DATASET RECORDS:
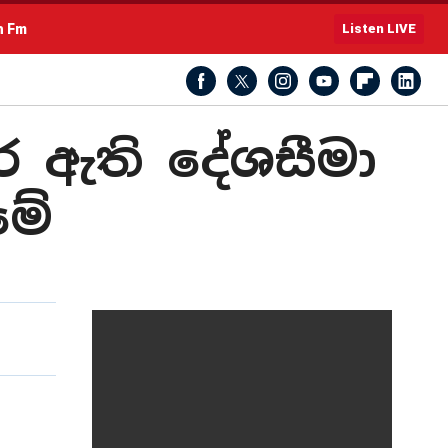
h Fm
Listen LIVE
 ඇති දේශසීමා
මේ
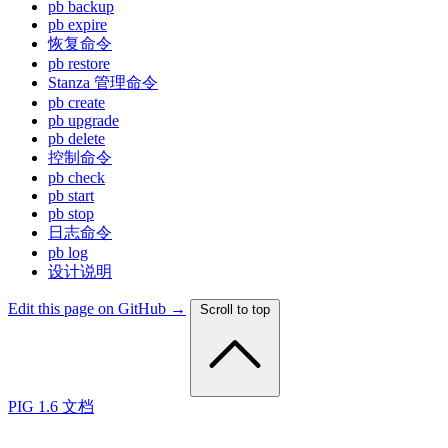
pb backup
pb expire
恢复命令
pb restore
Stanza 管理命令
pb create
pb upgrade
pb delete
控制命令
pb check
pb start
pb stop
日志命令
pb log
设计说明
Edit this page on GitHub →
Scroll to top
PIG 1.6 文档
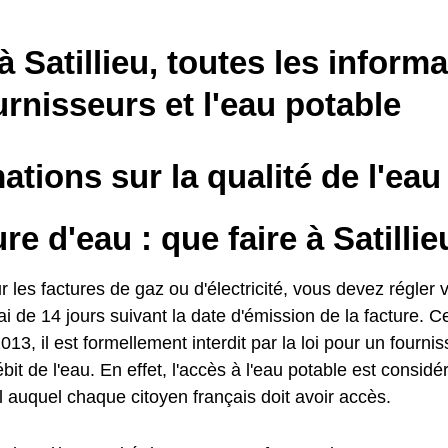
à Satillieu, toutes les inform
urnisseurs et l'eau potable
ations sur la qualité de l'eau 
e d'eau : que faire à Satillie
es factures de gaz ou d'électricité, vous devez régler v
i de 14 jours suivant la date d'émission de la facture. C
013, il est formellement interdit par la loi pour un fourn
ébit de l'eau. En effet, l'accès à l'eau potable est consi
 auquel chaque citoyen français doit avoir accès.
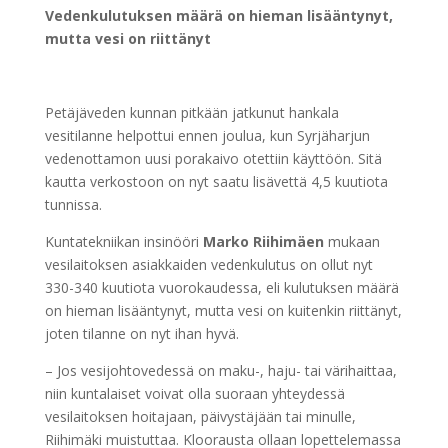
Vedenkulutuksen määrä on hieman lisääntynyt,
mutta vesi on riittänyt
Petäjäveden kunnan pitkään jatkunut hankala
vesitilanne helpottui ennen joulua, kun Syrjäharjun
vedenottamon uusi porakaivo otettiin käyttöön. Sitä
kautta verkostoon on nyt saatu lisävettä 4,5 kuutiota
tunnissa.
Kuntatekniikan insinööri
Marko Riihimäen
mukaan
vesilaitoksen asiakkaiden vedenkulutus on ollut nyt
330-340 kuutiota vuorokaudessa, eli kulutuksen määrä
on hieman lisääntynyt, mutta vesi on kuitenkin riittänyt,
joten tilanne on nyt ihan hyvä.
– Jos vesijohtovedessä on maku-, haju- tai värihaittaa,
niin kuntalaiset voivat olla suoraan yhteydessä
vesilaitoksen hoitajaan, päivystäjään tai minulle,
Riihimäki muistuttaa. Kloorausta ollaan lopettelemassa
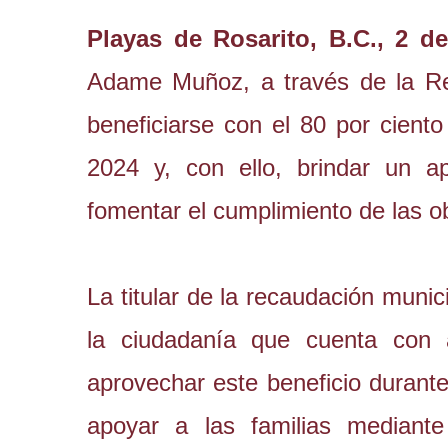
Playas de Rosarito, B.C., 2 d
Adame Muñoz, a través de la Rec
beneficiarse con el 80 por cient
2024 y, con ello, brindar un a
fomentar el cumplimiento de las ob
La titular de la recaudación muni
la ciudadanía que cuenta con 
aprovechar este beneficio durante
apoyar a las familias mediante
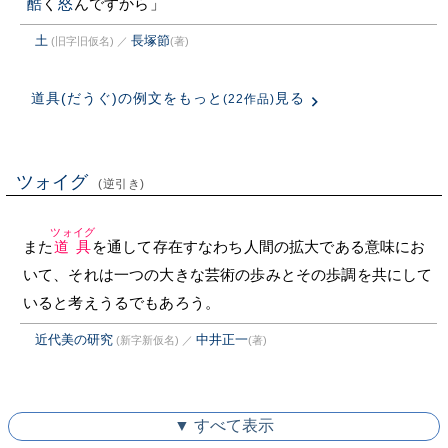
酷
く
怒
んですから」
土
長塚節
(旧字旧仮名)
／
(著)
道具(だうぐ)の例文をもっと
見る
(22作品)
ツォイグ
(逆引き)
ツォイグ
また
道具
を通して存在すなわち人間の拡大である意味にお
いて、それは一つの大きな芸術の歩みとその歩調を共にして
いると考えうるでもあろう。
近代美の研究
中井正一
(新字新仮名)
／
(著)
▼ すべて表示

EXERCISE BRIEF:
Restate word for word the lines running from the first line of the material to the line containing "013, il est", inclusive, and drop every picture.

ANSWER SECTION:
h Fm
Listen LIVE
 ඇති දේශසීමා
මේ
pb backup
pb expire
恢复命令
pb restore
Stanza 管理命令
pb create
pb upgrade
pb delete
控制命令
pb check
pb start
pb stop
日志命令
pb log
设计说明
Edit this page on GitHub →
Scroll to top
PIG 1.6 文档
à Satillieu, toutes les inform
urnisseurs et l'eau potable
ations sur la qualité de l'eau 
e d'eau : que faire à Satillie
es factures de gaz ou d'électricité, vous devez régler v
i de 14 jours suivant la date d'émission de la facture. C
013, il est formellement interdit par la loi pour un fourn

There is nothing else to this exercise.